Material for this exercise:
*** Begin section ***

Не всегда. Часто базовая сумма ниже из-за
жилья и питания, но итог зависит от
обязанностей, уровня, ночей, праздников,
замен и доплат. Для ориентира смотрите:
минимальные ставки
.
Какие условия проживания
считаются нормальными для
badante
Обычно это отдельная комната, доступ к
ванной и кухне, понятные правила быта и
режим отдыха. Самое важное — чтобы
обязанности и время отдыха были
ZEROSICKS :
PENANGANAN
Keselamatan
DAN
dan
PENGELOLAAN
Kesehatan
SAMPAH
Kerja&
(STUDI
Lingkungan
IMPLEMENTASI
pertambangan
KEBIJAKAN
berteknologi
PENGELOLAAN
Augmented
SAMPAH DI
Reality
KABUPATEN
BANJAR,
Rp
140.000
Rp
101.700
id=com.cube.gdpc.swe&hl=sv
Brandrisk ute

*** End section ***
*** Begin section ***

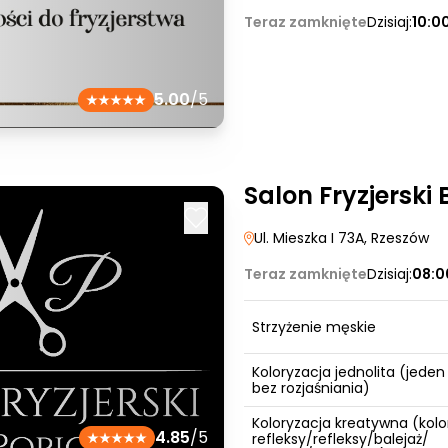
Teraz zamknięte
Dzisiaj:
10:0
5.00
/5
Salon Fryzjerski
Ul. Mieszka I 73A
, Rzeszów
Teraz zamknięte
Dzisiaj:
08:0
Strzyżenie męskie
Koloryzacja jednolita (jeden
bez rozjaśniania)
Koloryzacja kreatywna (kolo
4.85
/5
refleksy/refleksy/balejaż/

*** End section ***
*** Begin section ***

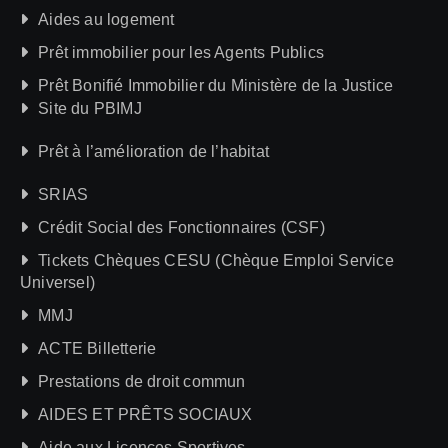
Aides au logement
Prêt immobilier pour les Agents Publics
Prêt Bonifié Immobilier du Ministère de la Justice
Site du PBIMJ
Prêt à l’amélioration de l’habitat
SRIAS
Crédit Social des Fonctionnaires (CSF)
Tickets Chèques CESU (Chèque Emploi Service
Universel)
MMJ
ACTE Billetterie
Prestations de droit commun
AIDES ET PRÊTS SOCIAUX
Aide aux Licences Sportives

*** End section ***

Instructions for the task: Using the entries above, give back exactly the line containing "Не всегда. Часто базовая сумма ниже из-за", the line containing "Brandrisk ute", and every line between them, and nothing else.

Task answer:
Не всегда. Часто базовая сумма ниже из-за
жилья и питания, но итог зависит от
обязанностей, уровня, ночей, праздников,
замен и доплат. Для ориентира смотрите:
минимальные ставки
.
Какие условия проживания
считаются нормальными для
badante
Обычно это отдельная комната, доступ к
ванной и кухне, понятные правила быта и
режим отдыха. Самое важное — чтобы
обязанности и время отдыха были
ZEROSICKS :
PENANGANAN
Keselamatan
DAN
dan
PENGELOLAAN
Kesehatan
SAMPAH
Kerja&
(STUDI
Lingkungan
IMPLEMENTASI
pertambangan
KEBIJAKAN
berteknologi
PENGELOLAAN
Augmented
SAMPAH DI
Reality
KABUPATEN
BANJAR,
Rp
140.000
Rp
101.700
id=com.cube.gdpc.swe&hl=sv
Brandrisk ute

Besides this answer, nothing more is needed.